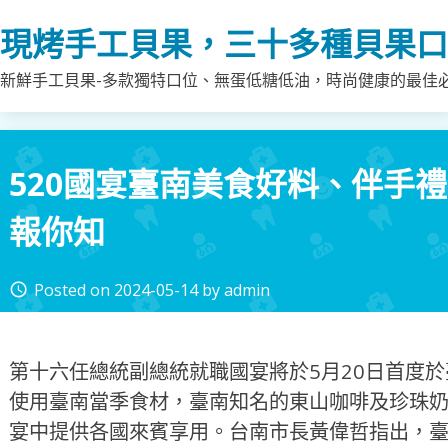
Skip
現烤手工貝果，三十多種貝果口
to
content
新鮮手工貝果-多款獨特口位、無蛋低糖低油，時尚健康的最佳
520國宴臺南美食好料、伴手禮
報你知
Posted on
2024-05-14
by
admin
access_time
第十六任總統副總統就職國宴將於5月20日首度
使用臺南當季食材，臺南知名的東山咖啡及珍珠
宴中提供各國來賓享用。台南市長黃偉哲指出，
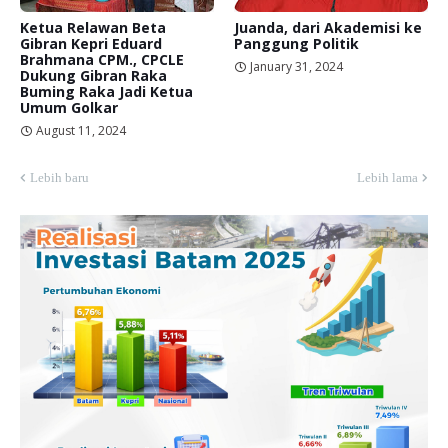
Ketua Relawan Beta
Juanda, dari Akademisi ke
Gibran Kepri Eduard
Panggung Politik
Brahmana CPM., CPCLE
January 31, 2024
Dukung Gibran Raka
Buming Raka Jadi Ketua
Umum Golkar
August 11, 2024
Lebih baru
Lebih lama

* * *

Brief
Give back, exactly and with nothing added, the lines from the line with "access_time" through the final line of the data, both included; leave pictures out.

Result below
access_time
第十六任總統副總統就職國宴將於5月20日首度
使用臺南當季食材，臺南知名的東山咖啡及珍珠
宴中提供各國來賓享用。台南市長黃偉哲指出，
Ketua Relawan Beta
Juanda, dari Akademisi ke
Gibran Kepri Eduard
Panggung Politik
Brahmana CPM., CPCLE
January 31, 2024
Dukung Gibran Raka
Buming Raka Jadi Ketua
Umum Golkar
August 11, 2024
Lebih baru
Lebih lama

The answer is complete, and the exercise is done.